[Data to examine — start]

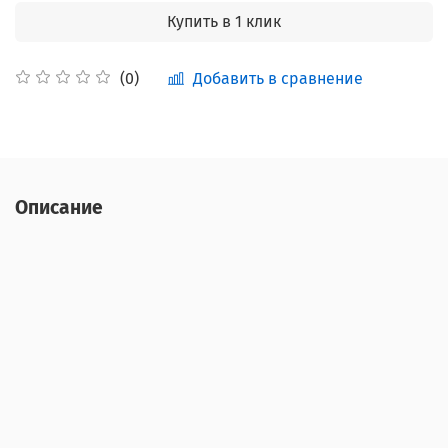
Купить в 1 клик
Добавить в сравнение
(0)
Описание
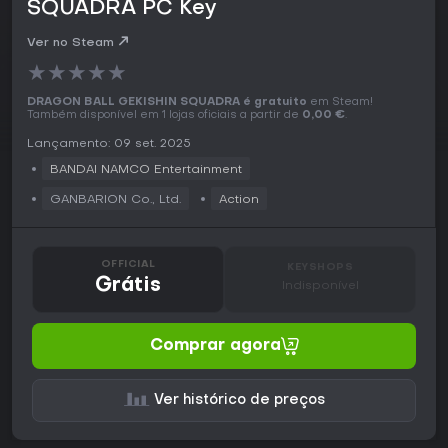
SQUADRA PC Key
Ver no Steam
★
★
★
★
★
DRAGON BALL GEKISHIN SQUADRA é gratuito
em Steam!
Também disponível em 1 lojas oficiais a partir de
0,00 €
.
Lançamento: 09 set. 2025
BANDAI NAMCO Entertainment
GANBARION Co., Ltd.
Action
OFFICIAL
KEYSHOPS
Grátis
Indisponível
Comprar agora
Ver histórico de preços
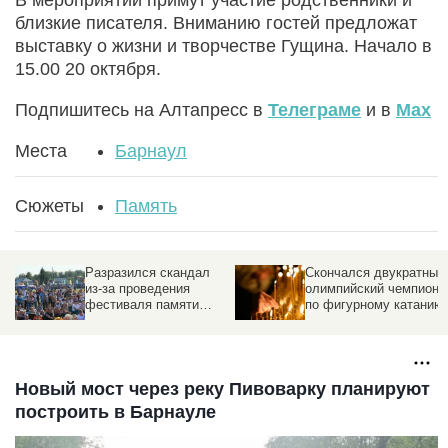
близкие писателя. Вниманию гостей предложат
выставку о жизни и творчестве Гущина. Начало в
15.00 20 октября.
Подпишитесь на Алтапресс в
Телеграме
и в
Max
Места
Барнаул
Сюжеты
Память
Разразился скандал
Скончался двукратный
из-за проведения
олимпийский чемпион
фестиваля памяти
по фигурному катанию
Михаила Евдокимова
«Земляки»
Новый мост через реку Пивоварку планируют
построить в Барнауле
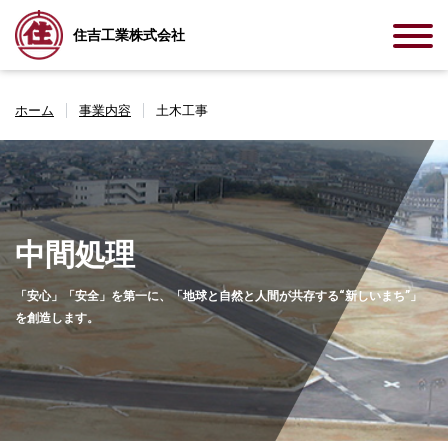
住吉工業株式会社
ホーム
事業内容
土木工事
中間処理
「安心」「安全」を第一に、「地球と自然と人間が共存する“新しいまち”」
を創造します。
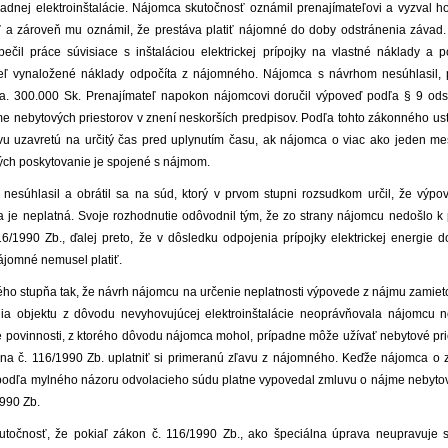
adnej elektroinštalácie. Nájomca skutočnosť oznámil prenajímateľovi a vyzval h
ť a zároveň mu oznámil, že prestáva platiť nájomné do doby odstránenia závad. 
ečil práce súvisiace s inštaláciou elektrickej prípojky na vlastné náklady a p
eľ vynaložené náklady odpočíta z nájomného. Nájomca s návrhom nesúhlasil,
 cca. 300.000 Sk. Prenajímateľ napokon nájomcovi doručil výpoveď podľa § 9 ods
e nebytových priestorov v znení neskorších predpisov. Podľa tohto zákonného us
 uzavretú na určitý čas pred uplynutím času, ak nájomca o viac ako jeden me
ých poskytovanie je spojené s nájmom.
esúhlasil a obrátil sa na súd, ktorý v prvom stupni rozsudkom určil, že výp
ľa je neplatná. Svoje rozhodnutie odôvodnil tým, že zo strany nájomcu nedošlo k 
/1990 Zb., ďalej preto, že v dôsledku odpojenia prípojky elektrickej energie do
ájomné nemusel platiť.
ho stupňa tak, že návrh nájomcu na určenie neplatnosti výpovede z nájmu zamieto
ia objektu z dôvodu nevyhovujúcej elektroinštalácie neoprávňovala nájomcu ne
je povinnosti, z ktorého dôvodu nájomca mohol, prípadne môže užívať nebytové pr
a č. 116/1990 Zb. uplatniť si primeranú zľavu z nájomného. Keďže nájomca o z
 podľa mylného názoru odvolacieho súdu platne vypovedal zmluvu o nájme nebytov
1990 Zb.
točnosť, že pokiaľ zákon č. 116/1990 Zb., ako špeciálna úprava neupravuje s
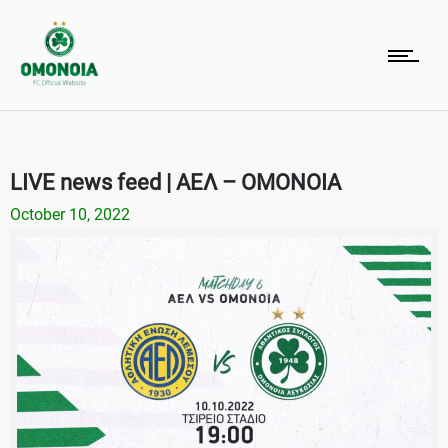
LIVE news feed | ΑΕΛ – ΟΜΟΝΟΙΑ
October 10, 2022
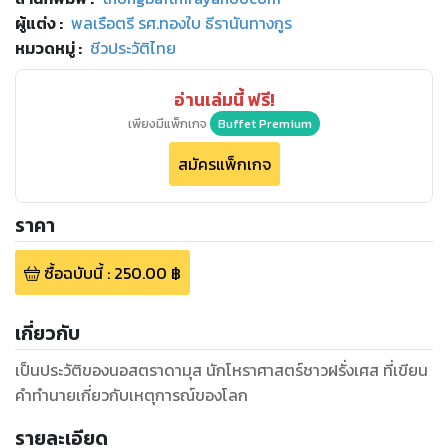
ผู้แต่ง :
พลเรือตรี รศ.ทองใบ ธีรานันทางกูร
หมวดหมู่
:
ชีวประวัติไทย
อ่านเล่มนี้ ฟรี!
เพียงมีแพ็กเกจ
Buffet Premium
สมัครแพ็กเกจ
ราคา
ซื้อฉบับนี้
:
250.00
฿
เกี่ยวกับ
เป็นประวัติของนอสตราดามุส นักโหราศาสตร์ชาวฝรั่งเศส ที่เขียน
คำทำนายเกี่ยวกับเหตุการณ์ของโลก
รายละเอียด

[Data to examine — finish]

▶ Exercise requirements
Write out every line of the preceding listing that contains "elektroinštalácie".

▶ Solved problem
adnej elektroinštalácie. Nájomca skutočnosť oznámil prenajímateľovi a vyzval h
ia objektu z dôvodu nevyhovujúcej elektroinštalácie neoprávňovala nájomcu ne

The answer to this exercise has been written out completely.